Je n’irai, malgré toi, déesse, en un radeau,
À moins que de ta lèvre un serment formidable
N’aille me prémunir contre un malheur nouveau. »

Calypso sur-le-champ, de l’air le plus aimable,
En lui prenant la main dit au brave en éveil :
« Il faut que tu sois plein de ruse et de prudence,
Pour oser me tenir un langage pareil.
J’atteste par la Terre et par le Ciel immense,
Et par les eaux du Styx (c’est le plus fort serment
Dont usent les grands dieux dans un besoin extrême),
Que je ne te prépare aucun autre tourment.

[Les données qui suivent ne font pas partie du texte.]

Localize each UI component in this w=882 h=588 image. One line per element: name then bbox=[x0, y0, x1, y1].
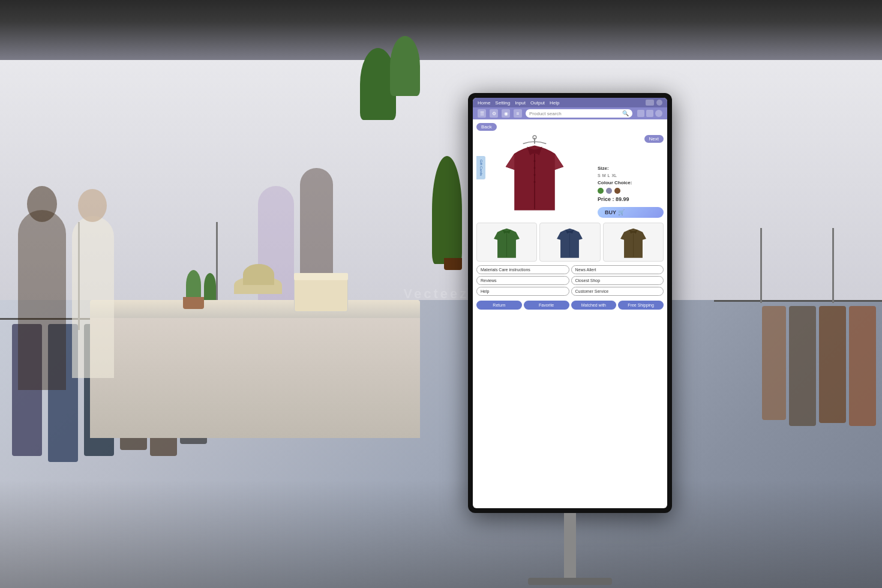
user-icon bbox=[656, 100, 662, 106]
kiosk-screen: Home Setting Input Output Help ☰ ⚙ ◉ ≡ P… bbox=[473, 98, 667, 508]
size-m[interactable]: M bbox=[602, 173, 606, 178]
menu-output[interactable]: Output bbox=[530, 100, 545, 106]
action-favorite[interactable]: Favorite bbox=[524, 301, 569, 310]
filter-icon[interactable] bbox=[637, 110, 644, 117]
cart-icon: 🛒 bbox=[618, 209, 625, 215]
size-s[interactable]: S bbox=[598, 173, 601, 178]
action-bar: Return Favorite Matched with Free Shippi… bbox=[476, 301, 664, 310]
color-grey[interactable] bbox=[606, 188, 612, 194]
size-xl[interactable]: XL bbox=[611, 173, 617, 178]
buy-button[interactable]: BUY 🛒 bbox=[598, 207, 664, 218]
product-area: Back Gift Cards bbox=[476, 123, 664, 219]
person-head-1 bbox=[27, 186, 57, 222]
svg-point-3 bbox=[534, 167, 536, 169]
rack-pole-right2 bbox=[760, 228, 762, 303]
grid-icon[interactable] bbox=[646, 110, 653, 117]
kiosk-pole bbox=[564, 513, 576, 585]
kiosk-stand: Home Setting Input Output Help ☰ ⚙ ◉ ≡ P… bbox=[468, 93, 684, 585]
thumbnail-0[interactable] bbox=[476, 223, 537, 262]
colour-label: Colour Choice: bbox=[598, 180, 664, 185]
person-head-2 bbox=[78, 189, 107, 222]
box-item bbox=[294, 276, 348, 312]
info-grid: Materials Care instructions News Allert … bbox=[476, 265, 664, 296]
product-image-container bbox=[476, 135, 593, 219]
right-clothes-4 bbox=[762, 306, 786, 420]
product-shirt-image bbox=[496, 135, 574, 219]
menu-setting[interactable]: Setting bbox=[495, 100, 510, 106]
small-plant bbox=[186, 270, 201, 300]
kiosk-frame: Home Setting Input Output Help ☰ ⚙ ◉ ≡ P… bbox=[468, 93, 672, 513]
toolbar-icon-4[interactable]: ≡ bbox=[514, 109, 522, 118]
product-image-area: Back Gift Cards bbox=[476, 123, 593, 219]
action-return[interactable]: Return bbox=[476, 301, 522, 310]
info-customer-service[interactable]: Customer Service bbox=[571, 287, 664, 296]
floor-shadow bbox=[0, 480, 882, 588]
thumbnail-2[interactable] bbox=[603, 223, 664, 262]
plant-pot bbox=[183, 297, 204, 309]
menu-help[interactable]: Help bbox=[550, 100, 559, 106]
svg-point-4 bbox=[534, 174, 536, 176]
user-profile-icon[interactable] bbox=[655, 110, 662, 117]
right-clothes-1 bbox=[849, 306, 876, 426]
menu-home[interactable]: Home bbox=[478, 100, 490, 106]
size-l[interactable]: L bbox=[608, 173, 610, 178]
info-news[interactable]: News Allert bbox=[571, 265, 664, 274]
gift-card-label: Gift Cards bbox=[476, 156, 485, 179]
info-reviews[interactable]: Reviews bbox=[476, 276, 569, 285]
side-plant bbox=[432, 156, 462, 264]
next-button[interactable]: Next bbox=[644, 135, 664, 143]
action-shipping[interactable]: Free Shipping bbox=[618, 301, 664, 310]
toolbar: ☰ ⚙ ◉ ≡ Product search 🔍 bbox=[473, 107, 667, 119]
color-brown[interactable] bbox=[614, 188, 620, 194]
back-button[interactable]: Back bbox=[476, 123, 497, 131]
action-matched[interactable]: Matched with bbox=[571, 301, 617, 310]
counter-body bbox=[90, 318, 420, 438]
rack-pole-right bbox=[832, 228, 834, 303]
toolbar-icon-2[interactable]: ⚙ bbox=[490, 109, 498, 118]
info-closest-shop[interactable]: Closest Shop bbox=[571, 276, 664, 285]
small-plant2 bbox=[204, 273, 216, 300]
color-green[interactable] bbox=[598, 188, 604, 194]
svg-point-5 bbox=[534, 181, 536, 183]
right-clothes-2 bbox=[819, 306, 846, 423]
hat-top bbox=[243, 264, 274, 285]
thumbnail-1[interactable] bbox=[539, 223, 600, 262]
top-plant-2 bbox=[390, 36, 420, 96]
buy-label: BUY bbox=[605, 209, 616, 215]
right-clothes-3 bbox=[789, 306, 816, 426]
store-background: Vecteezy bbox=[0, 0, 882, 588]
counter-edge bbox=[90, 300, 420, 318]
rack-bar-right bbox=[714, 300, 882, 302]
size-options: S M L XL bbox=[598, 173, 664, 178]
person-silhouette-2 bbox=[72, 216, 114, 378]
search-placeholder: Product search bbox=[529, 111, 620, 116]
person-silhouette-1 bbox=[18, 210, 66, 390]
svg-point-2 bbox=[534, 160, 536, 162]
search-icon[interactable]: 🔍 bbox=[622, 110, 629, 116]
color-options bbox=[598, 188, 664, 194]
toolbar-icon-3[interactable]: ◉ bbox=[502, 109, 510, 118]
info-help[interactable]: Help bbox=[476, 287, 569, 296]
screen-content: Back Gift Cards bbox=[473, 119, 667, 508]
product-details: Next Size: S M L XL Colour Choice: bbox=[598, 123, 664, 219]
info-materials[interactable]: Materials Care instructions bbox=[476, 265, 569, 274]
globe-icon bbox=[646, 100, 654, 106]
thumbnail-row bbox=[476, 223, 664, 262]
kiosk-base bbox=[528, 578, 612, 585]
size-label: Size: bbox=[598, 166, 664, 171]
menu-input[interactable]: Input bbox=[515, 100, 526, 106]
price-text: Price : 89.99 bbox=[598, 196, 664, 202]
side-plant-pot bbox=[444, 258, 462, 270]
search-box[interactable]: Product search 🔍 bbox=[526, 109, 632, 118]
box-lid bbox=[294, 273, 348, 280]
toolbar-icon-1[interactable]: ☰ bbox=[478, 109, 486, 118]
menu-bar: Home Setting Input Output Help bbox=[473, 98, 667, 107]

Mais je te presserai d’agir, comme moi-même
J’agirais sous le joug de la nécessité.
En effet, je suis juste ; au fond de ma poitrine
Habite la douceur et non la dureté. »

Promptement, sur ces mots, l’insulaire divine
Revint, le précédant ; Ulysse la suivit.
Lorsque furent rentrés et l’homme et la déesse,
Sur le siège d’Hermès l’infortuné s’assit.
La belle lui porta des mets de toute espèce,
Breuvages, aliments coutumiers aux mortels.
Elle, en face du preux, s’attabla très courtoise ;
Puis, ses femmes d’offrir le nectar et l’ambroise.
Tous deux goûtent alors aux plats substantiels.